Source material START

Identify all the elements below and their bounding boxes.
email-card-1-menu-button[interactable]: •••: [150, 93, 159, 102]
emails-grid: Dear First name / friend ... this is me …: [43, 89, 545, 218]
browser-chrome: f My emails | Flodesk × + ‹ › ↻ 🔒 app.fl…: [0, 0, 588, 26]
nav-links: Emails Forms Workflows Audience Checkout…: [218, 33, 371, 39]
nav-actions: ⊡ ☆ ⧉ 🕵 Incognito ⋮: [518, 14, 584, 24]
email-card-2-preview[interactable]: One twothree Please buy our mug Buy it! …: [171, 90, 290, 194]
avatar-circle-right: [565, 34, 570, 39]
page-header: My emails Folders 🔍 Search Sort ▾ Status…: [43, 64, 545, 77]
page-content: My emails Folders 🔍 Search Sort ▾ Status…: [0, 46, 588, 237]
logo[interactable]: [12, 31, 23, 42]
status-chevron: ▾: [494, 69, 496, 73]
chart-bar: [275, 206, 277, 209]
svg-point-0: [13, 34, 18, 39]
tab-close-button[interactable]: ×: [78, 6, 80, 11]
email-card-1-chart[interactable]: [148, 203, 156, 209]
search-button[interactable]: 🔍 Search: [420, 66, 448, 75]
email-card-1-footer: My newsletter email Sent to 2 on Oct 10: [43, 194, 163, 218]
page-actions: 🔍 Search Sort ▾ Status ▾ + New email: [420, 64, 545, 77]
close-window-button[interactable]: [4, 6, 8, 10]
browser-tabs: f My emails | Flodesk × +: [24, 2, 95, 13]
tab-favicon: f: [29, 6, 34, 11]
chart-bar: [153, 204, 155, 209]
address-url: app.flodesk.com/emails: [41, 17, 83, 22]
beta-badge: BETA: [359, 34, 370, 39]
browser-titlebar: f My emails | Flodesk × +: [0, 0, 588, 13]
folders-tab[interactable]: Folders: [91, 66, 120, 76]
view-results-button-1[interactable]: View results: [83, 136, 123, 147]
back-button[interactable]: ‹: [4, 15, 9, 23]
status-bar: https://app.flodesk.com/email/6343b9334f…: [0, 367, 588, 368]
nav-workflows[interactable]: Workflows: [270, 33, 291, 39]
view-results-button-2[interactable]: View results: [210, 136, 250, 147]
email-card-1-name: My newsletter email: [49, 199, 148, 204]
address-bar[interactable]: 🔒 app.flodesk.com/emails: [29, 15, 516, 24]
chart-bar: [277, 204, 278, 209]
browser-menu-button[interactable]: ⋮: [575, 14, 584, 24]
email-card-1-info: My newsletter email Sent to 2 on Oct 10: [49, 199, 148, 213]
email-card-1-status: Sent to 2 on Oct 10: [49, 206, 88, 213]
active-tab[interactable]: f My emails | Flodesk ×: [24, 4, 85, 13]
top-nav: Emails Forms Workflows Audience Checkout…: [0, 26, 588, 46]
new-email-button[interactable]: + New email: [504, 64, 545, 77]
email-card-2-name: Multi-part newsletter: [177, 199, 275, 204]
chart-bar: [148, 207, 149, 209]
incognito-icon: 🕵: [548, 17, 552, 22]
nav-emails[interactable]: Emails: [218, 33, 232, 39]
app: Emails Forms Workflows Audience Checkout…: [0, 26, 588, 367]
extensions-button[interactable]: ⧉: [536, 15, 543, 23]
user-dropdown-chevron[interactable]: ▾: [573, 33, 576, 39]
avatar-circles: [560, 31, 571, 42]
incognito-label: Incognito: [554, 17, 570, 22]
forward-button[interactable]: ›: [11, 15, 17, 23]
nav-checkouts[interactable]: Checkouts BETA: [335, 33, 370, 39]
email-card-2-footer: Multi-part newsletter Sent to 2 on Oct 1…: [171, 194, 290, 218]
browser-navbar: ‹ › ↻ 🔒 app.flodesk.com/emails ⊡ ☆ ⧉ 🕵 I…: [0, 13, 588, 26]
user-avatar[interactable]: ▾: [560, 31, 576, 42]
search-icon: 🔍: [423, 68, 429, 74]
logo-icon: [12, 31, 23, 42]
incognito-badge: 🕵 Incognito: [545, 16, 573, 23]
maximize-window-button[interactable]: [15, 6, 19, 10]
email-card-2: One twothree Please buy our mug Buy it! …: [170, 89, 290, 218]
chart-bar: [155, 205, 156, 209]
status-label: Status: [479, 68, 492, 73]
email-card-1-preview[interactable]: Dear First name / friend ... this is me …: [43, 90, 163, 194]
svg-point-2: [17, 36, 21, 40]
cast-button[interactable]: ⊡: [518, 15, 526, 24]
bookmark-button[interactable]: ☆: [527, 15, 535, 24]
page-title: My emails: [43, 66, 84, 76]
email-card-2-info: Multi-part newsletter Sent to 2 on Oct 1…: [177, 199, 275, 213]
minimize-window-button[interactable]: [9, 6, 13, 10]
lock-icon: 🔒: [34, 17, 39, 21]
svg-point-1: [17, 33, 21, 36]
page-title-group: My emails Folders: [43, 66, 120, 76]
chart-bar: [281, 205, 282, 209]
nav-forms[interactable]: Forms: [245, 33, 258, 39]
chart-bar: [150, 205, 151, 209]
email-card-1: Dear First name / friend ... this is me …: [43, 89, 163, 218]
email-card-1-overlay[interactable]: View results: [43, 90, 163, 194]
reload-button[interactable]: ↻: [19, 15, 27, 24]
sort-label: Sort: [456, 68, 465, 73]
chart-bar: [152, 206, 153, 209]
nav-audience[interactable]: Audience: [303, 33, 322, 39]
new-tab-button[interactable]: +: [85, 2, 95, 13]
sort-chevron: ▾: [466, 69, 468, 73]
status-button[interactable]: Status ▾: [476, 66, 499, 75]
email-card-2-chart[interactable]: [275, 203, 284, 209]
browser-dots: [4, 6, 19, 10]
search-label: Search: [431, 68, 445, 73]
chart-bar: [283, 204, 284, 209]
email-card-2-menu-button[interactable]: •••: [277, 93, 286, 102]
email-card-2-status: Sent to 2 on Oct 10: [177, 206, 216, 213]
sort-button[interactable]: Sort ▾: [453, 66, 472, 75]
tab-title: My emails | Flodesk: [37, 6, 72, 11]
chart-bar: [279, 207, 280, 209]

Source material END

Work required:
Wherever the string "results" appears in a line of the records above, copy that line.

Answer to this problem:
view-results-button-1[interactable]: View results: [83, 136, 123, 147]
view-results-button-2[interactable]: View results: [210, 136, 250, 147]
email-card-1-overlay[interactable]: View results: [43, 90, 163, 194]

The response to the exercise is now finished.